Even if they had agreed anything binding, past experience suggests that the participants would not, in fact, feel bound by it. Most countries – Britain excepted – are on course to break the modest pledges they made at the last major climate summit, in Kyoto.

And as the delegates meet, they do so under a shadow. For the first time, not just the methods but the entire purpose of the climate change agenda is being questioned. Leaked emails showing key scientists conspiring to fix data that undermined their case have boosted the sceptic lobby. Australia has voted down climate change laws. Last week’s unusually strident attack by the Energy Secretary, Ed Miliband, on climate change “saboteurs” reflected real fear in government that momentum is slipping away from the cause.

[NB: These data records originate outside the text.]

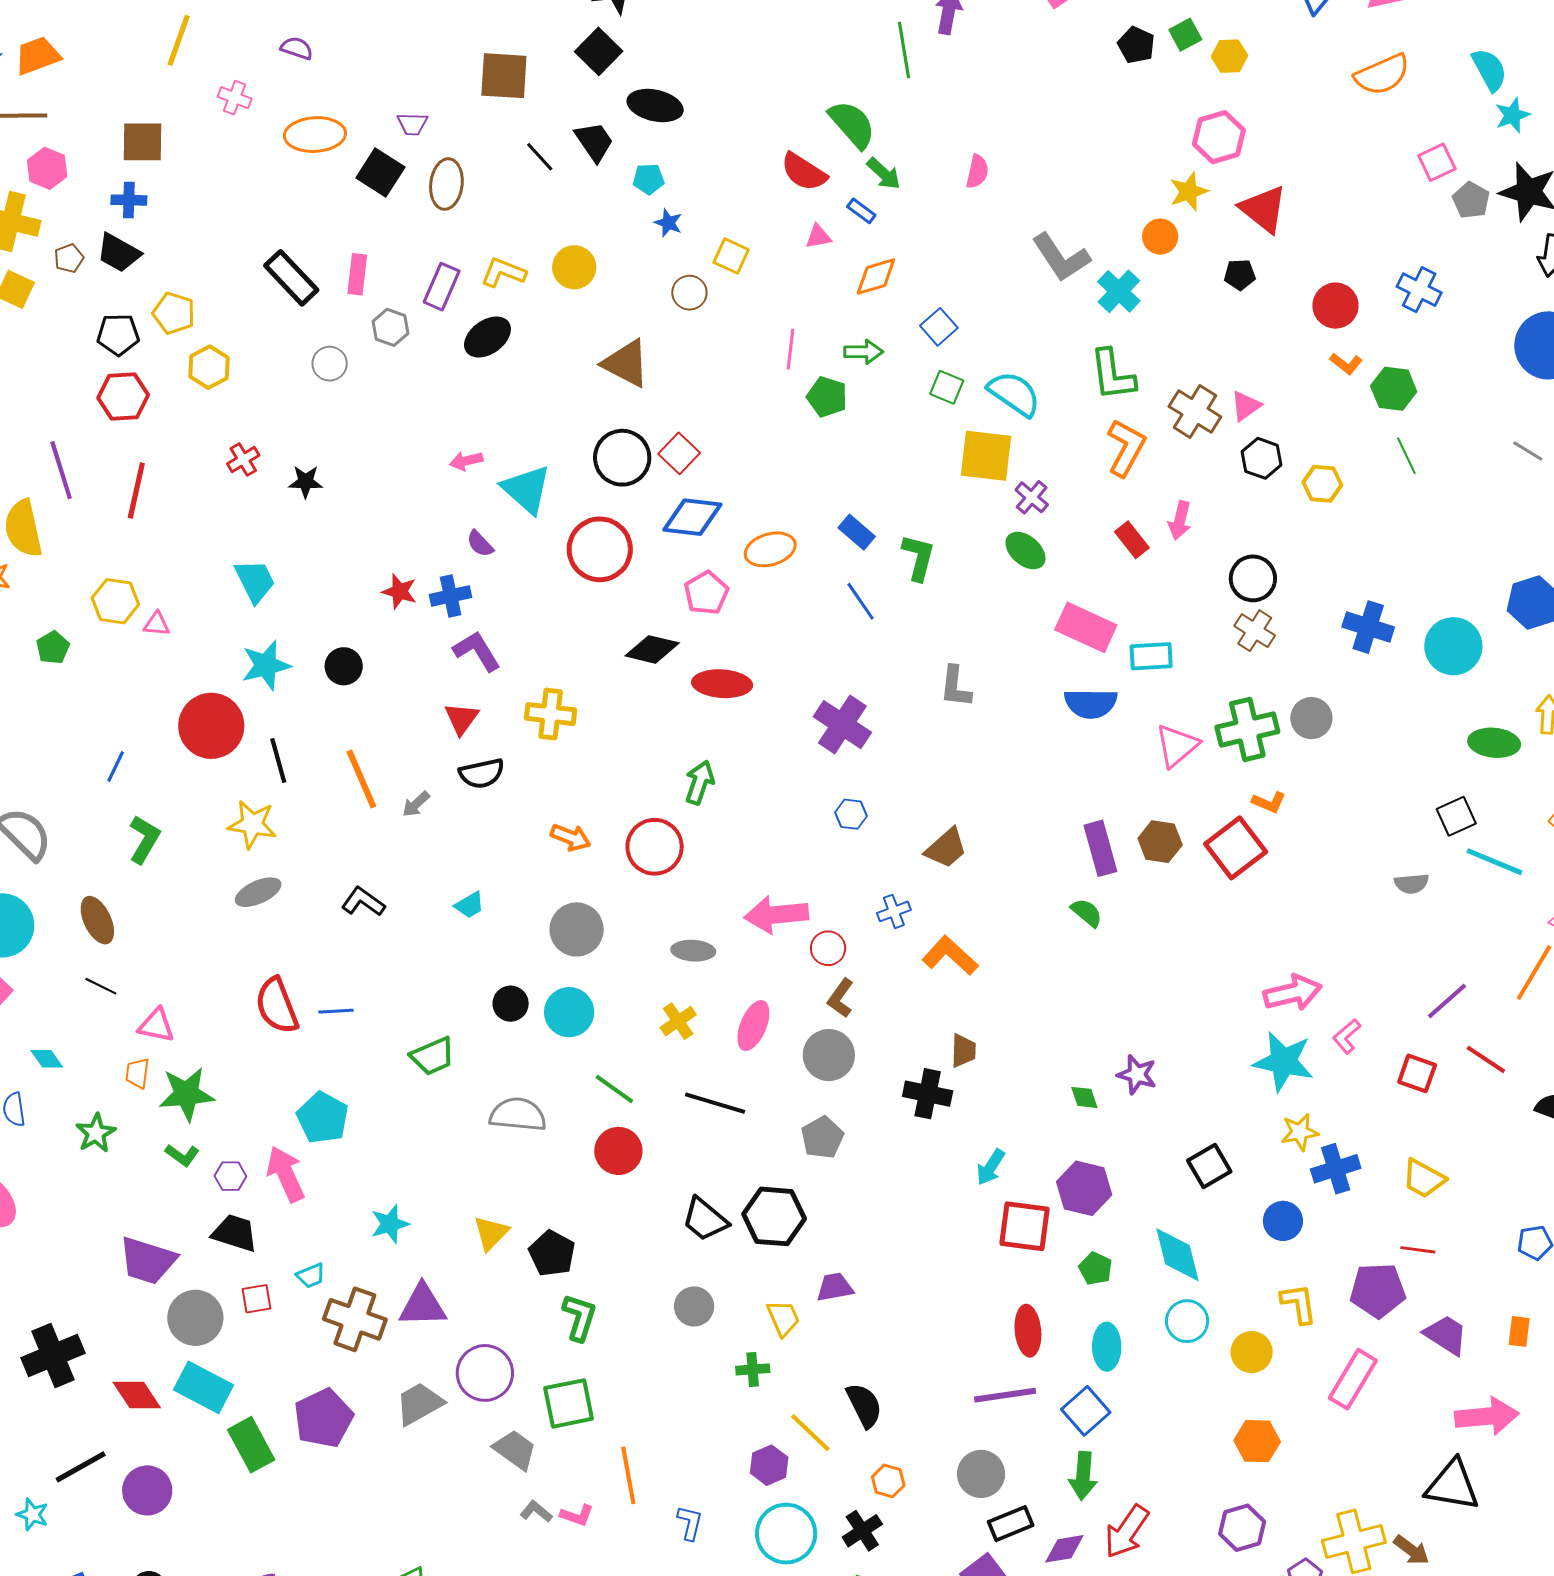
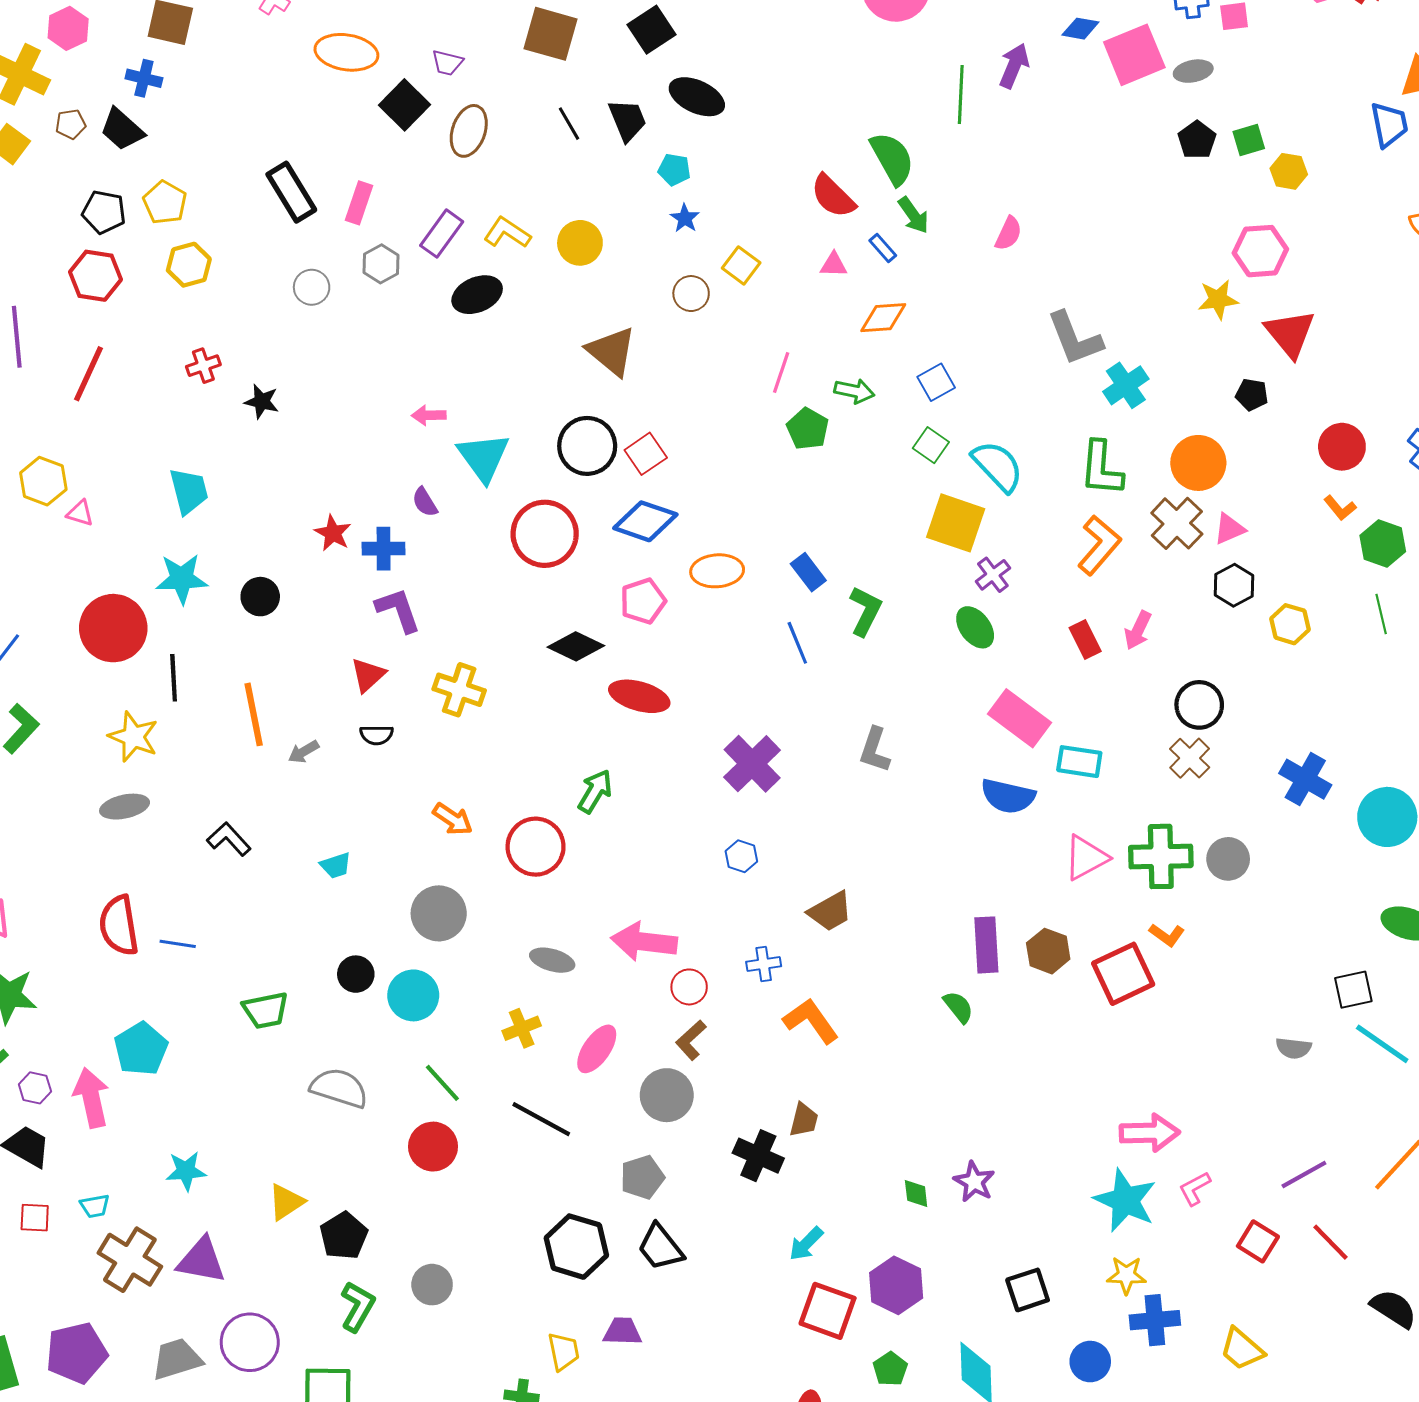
orange circle: (1160, 237) -> (1198, 463), moved, size x1.5
black semicircle: (482, 773) -> (377, 735), size x0.7
black trapezoid: (705, 1219) -> (660, 1247), moved
gray circle: (694, 1306) -> (432, 1285), moved

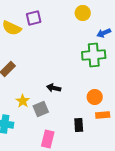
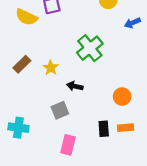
green cross: (94, 55) -> (90, 48), moved, turned -35
yellow star: (23, 101) -> (51, 68), moved
orange rectangle: (103, 115) -> (126, 128), moved

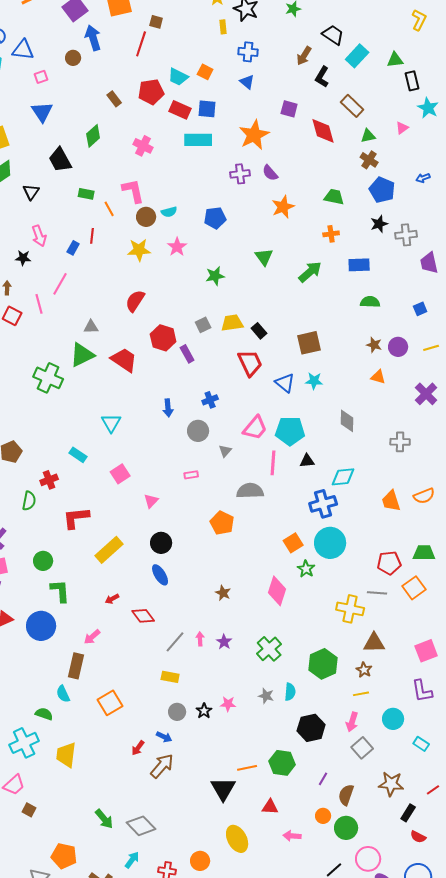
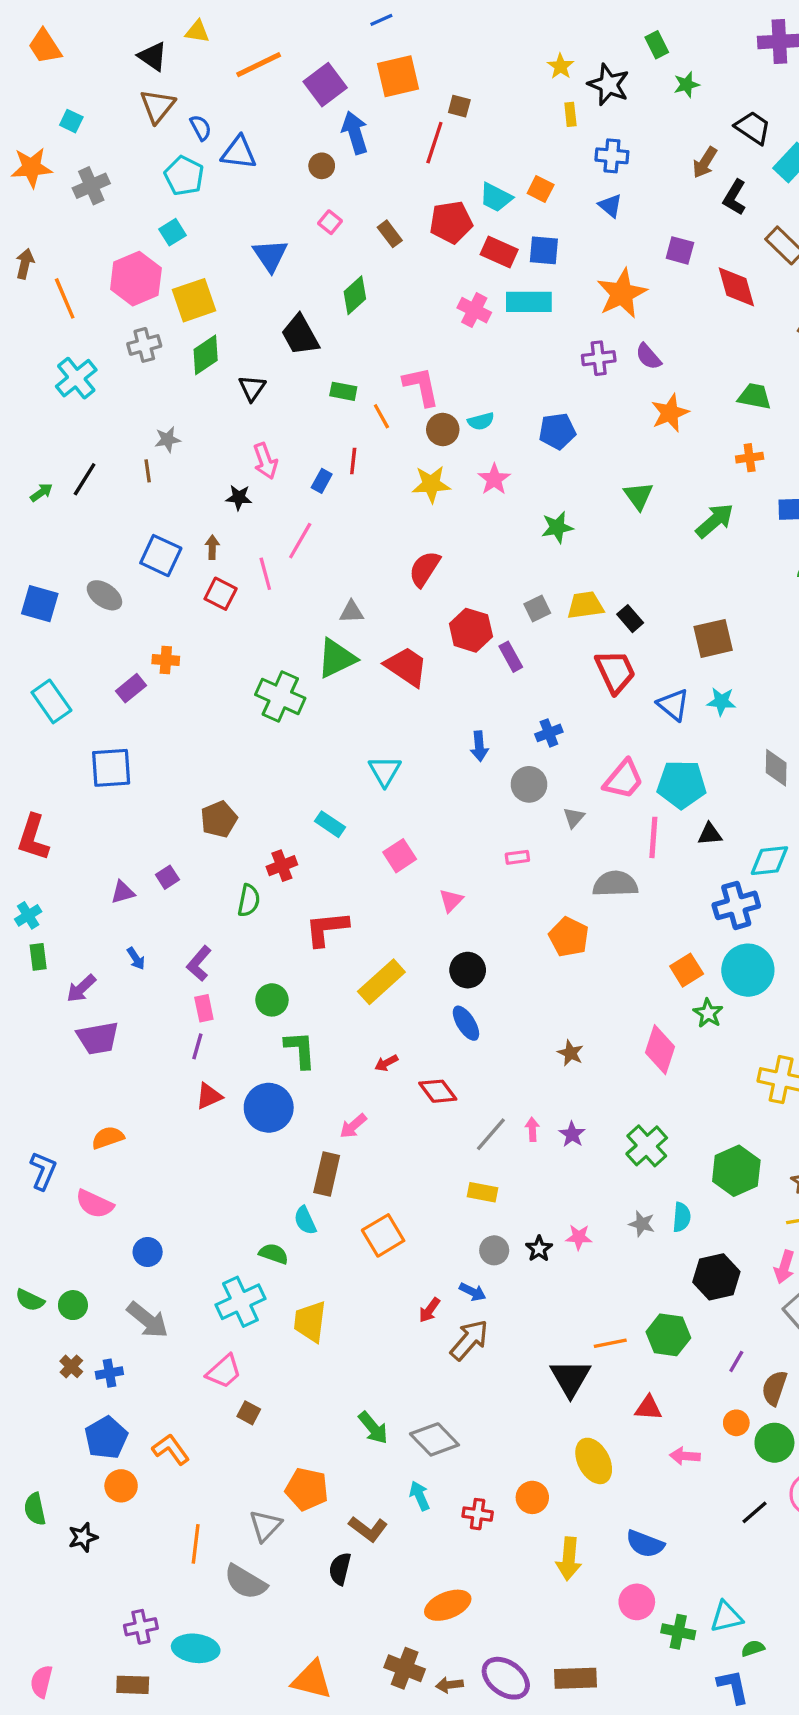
pink square: (41, 77) -> (330, 222), moved, turned -32
pink cross: (143, 146) -> (474, 310), moved
cyan arrow: (132, 860) -> (420, 1496), turned -60

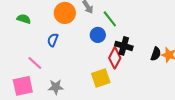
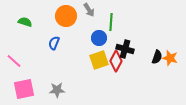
green line: (110, 19) -> (111, 22), turned 42
pink line: (35, 63) -> (14, 61), moved
yellow square: (101, 78) -> (99, 60), moved

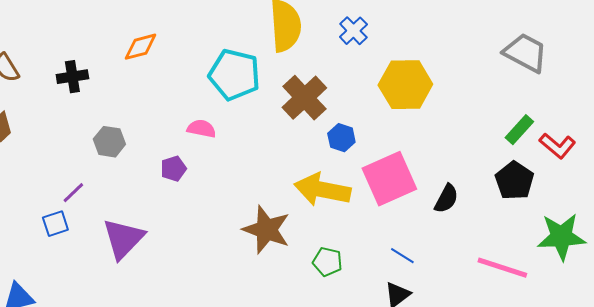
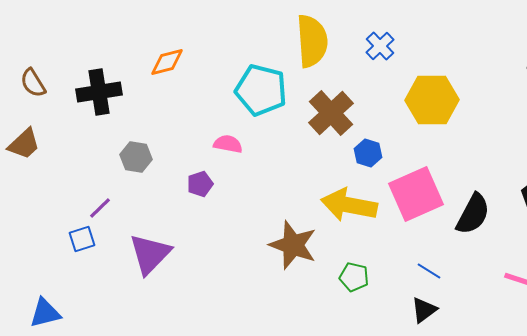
black cross: (72, 77) -> (99, 92), size x1.4
black semicircle: (446, 199) -> (473, 214), size x1.4

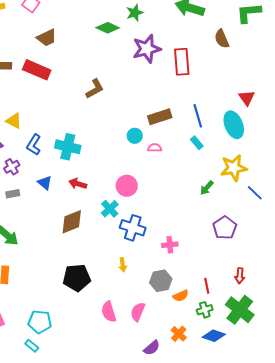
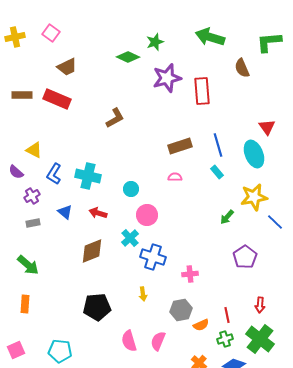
cyan circle: (135, 136) -> (131, 189), moved

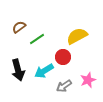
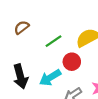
green line: (37, 39) -> (54, 41), moved

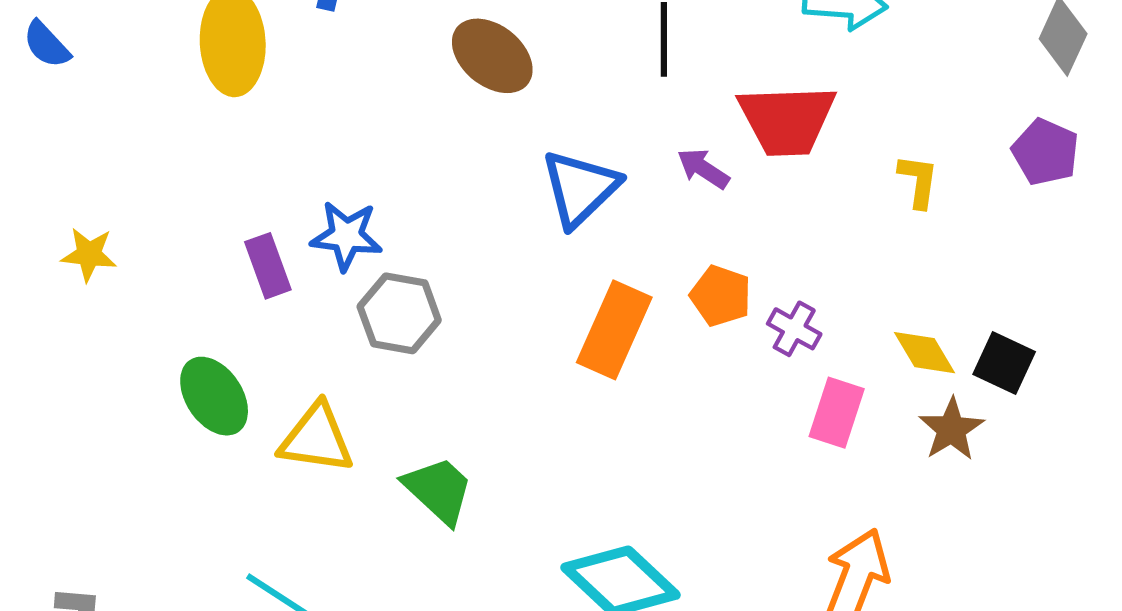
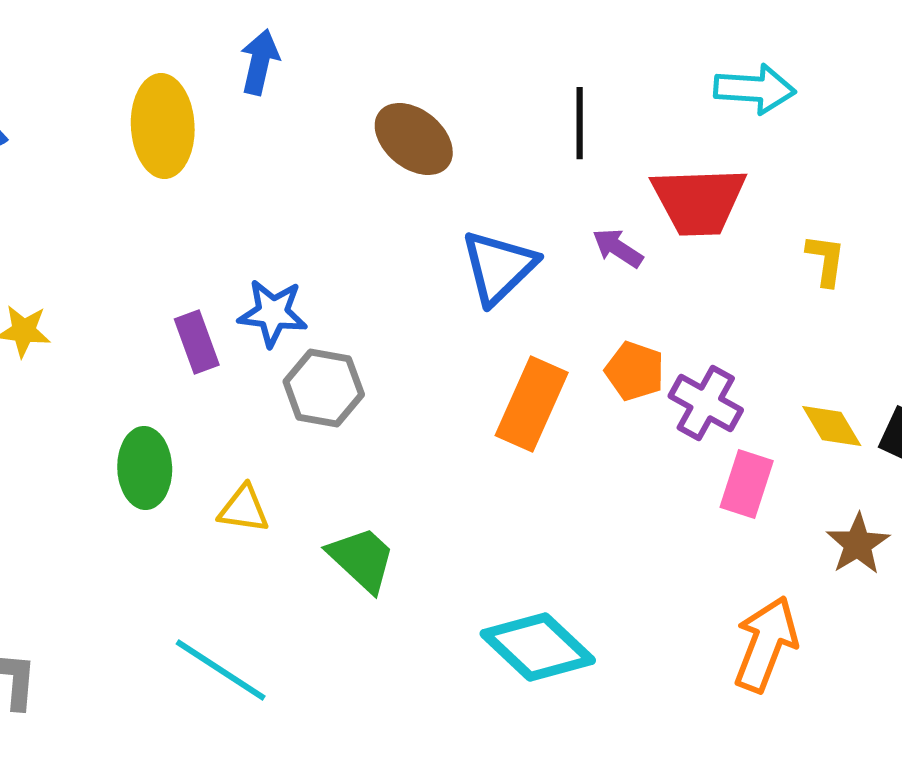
purple cross: (794, 329) -> (706, 403), size x1.4
green ellipse: (214, 396) -> (145, 468), turned 32
brown star: (951, 429) -> (858, 544), moved
yellow triangle: (316, 438) -> (244, 509), size x0.7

In Copenhagen there was a humbler note among some delegates. “If we fail, one reason could be our overconfidence,” said Simron Jit Singh, of the Institute of Social Ecology. “Because we are here, talking in a group of people who probably agree with each other, we can be blinded to the challenges of the other side. We feel that we are the good guys, the selfless saviours, and they are the bad guys.”